The commenter provides no evidence to support this statement in light 
of the provisions of section 173(c) of the Act that allow sources to 
obtain offsets from other nonattainment areas. Under our final rule for 
implementing major NSR under the 8-hour standard, we retain the 
technology forcing aspect of the program by requiring certain sources 
to install control technologies, and we mandate an offset ratio 
commensurate with the severity of the area's nonattainment problem.
    Even assuming arguendo that the term ``controls'' in section 172(e) 

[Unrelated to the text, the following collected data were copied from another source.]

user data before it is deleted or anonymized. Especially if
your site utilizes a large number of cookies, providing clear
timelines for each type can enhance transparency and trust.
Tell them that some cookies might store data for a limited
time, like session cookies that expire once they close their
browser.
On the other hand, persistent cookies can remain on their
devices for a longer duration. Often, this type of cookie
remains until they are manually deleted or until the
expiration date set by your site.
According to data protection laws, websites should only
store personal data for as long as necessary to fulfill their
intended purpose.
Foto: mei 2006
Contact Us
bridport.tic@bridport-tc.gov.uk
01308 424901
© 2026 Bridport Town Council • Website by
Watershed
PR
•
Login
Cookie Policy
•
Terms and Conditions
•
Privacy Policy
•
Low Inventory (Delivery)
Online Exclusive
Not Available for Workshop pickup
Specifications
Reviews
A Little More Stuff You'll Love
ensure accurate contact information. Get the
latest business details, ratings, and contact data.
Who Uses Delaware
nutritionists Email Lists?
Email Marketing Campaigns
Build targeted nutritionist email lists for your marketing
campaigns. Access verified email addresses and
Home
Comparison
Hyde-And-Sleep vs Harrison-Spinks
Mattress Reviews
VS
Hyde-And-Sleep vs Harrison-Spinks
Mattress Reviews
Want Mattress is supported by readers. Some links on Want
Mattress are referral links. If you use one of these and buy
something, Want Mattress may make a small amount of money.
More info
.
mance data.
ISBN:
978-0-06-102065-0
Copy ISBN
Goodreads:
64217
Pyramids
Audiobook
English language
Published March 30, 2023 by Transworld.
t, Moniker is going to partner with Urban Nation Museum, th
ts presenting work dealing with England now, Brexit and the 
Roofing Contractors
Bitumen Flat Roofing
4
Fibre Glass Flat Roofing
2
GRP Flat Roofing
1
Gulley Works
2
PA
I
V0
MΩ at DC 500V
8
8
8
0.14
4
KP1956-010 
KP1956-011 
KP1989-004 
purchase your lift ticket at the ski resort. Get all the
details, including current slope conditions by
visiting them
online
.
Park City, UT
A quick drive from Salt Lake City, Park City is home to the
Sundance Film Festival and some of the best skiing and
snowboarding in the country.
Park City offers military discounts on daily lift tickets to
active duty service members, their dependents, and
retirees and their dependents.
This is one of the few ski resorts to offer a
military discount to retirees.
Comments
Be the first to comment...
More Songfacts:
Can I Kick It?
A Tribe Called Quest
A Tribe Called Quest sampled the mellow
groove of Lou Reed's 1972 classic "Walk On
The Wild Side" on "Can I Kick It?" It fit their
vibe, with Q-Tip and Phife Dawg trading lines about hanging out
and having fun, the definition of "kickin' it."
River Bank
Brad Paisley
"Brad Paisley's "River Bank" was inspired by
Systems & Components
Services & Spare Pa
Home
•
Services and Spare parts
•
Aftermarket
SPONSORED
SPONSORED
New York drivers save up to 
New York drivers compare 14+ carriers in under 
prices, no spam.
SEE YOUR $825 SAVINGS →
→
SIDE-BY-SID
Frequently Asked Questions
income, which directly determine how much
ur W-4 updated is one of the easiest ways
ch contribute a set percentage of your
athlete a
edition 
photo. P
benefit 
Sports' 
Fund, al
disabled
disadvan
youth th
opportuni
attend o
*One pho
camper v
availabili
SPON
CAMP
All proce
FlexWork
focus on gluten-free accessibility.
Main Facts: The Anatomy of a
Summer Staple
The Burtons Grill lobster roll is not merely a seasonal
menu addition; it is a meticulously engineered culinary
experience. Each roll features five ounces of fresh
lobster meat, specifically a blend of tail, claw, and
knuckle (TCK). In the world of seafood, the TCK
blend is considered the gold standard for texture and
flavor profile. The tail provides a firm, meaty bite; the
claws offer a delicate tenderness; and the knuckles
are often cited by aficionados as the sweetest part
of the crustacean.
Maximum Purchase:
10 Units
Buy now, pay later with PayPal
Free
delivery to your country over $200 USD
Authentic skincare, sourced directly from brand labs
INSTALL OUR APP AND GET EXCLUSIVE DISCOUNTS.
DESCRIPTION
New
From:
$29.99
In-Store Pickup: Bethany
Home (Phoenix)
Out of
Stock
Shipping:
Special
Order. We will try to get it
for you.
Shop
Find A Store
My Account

of the Act includes the major NSR program, the language in section 
172(e) does not resolve which elements of major NSR we must require 
States to apply in a given nonattainment area. Section 172(e) only 
requires that when EPA relaxes a NAAQS, it must promulgate regulations 
requiring the controls that are not less stringent than the controls 
applicable to areas designated nonattainment before such designation. 
While section 172(e) provides EPA with the authority to impose 
requirements for each nonattainment area after it changes a NAAQS 
standard that are not less stringent than the controls that existed 
prior to the NAAQS change, section 172(e) does not mandate that EPA's 
regulations require nonattainment areas to continue to comply with each 
and every requirement that applied under the previous standard.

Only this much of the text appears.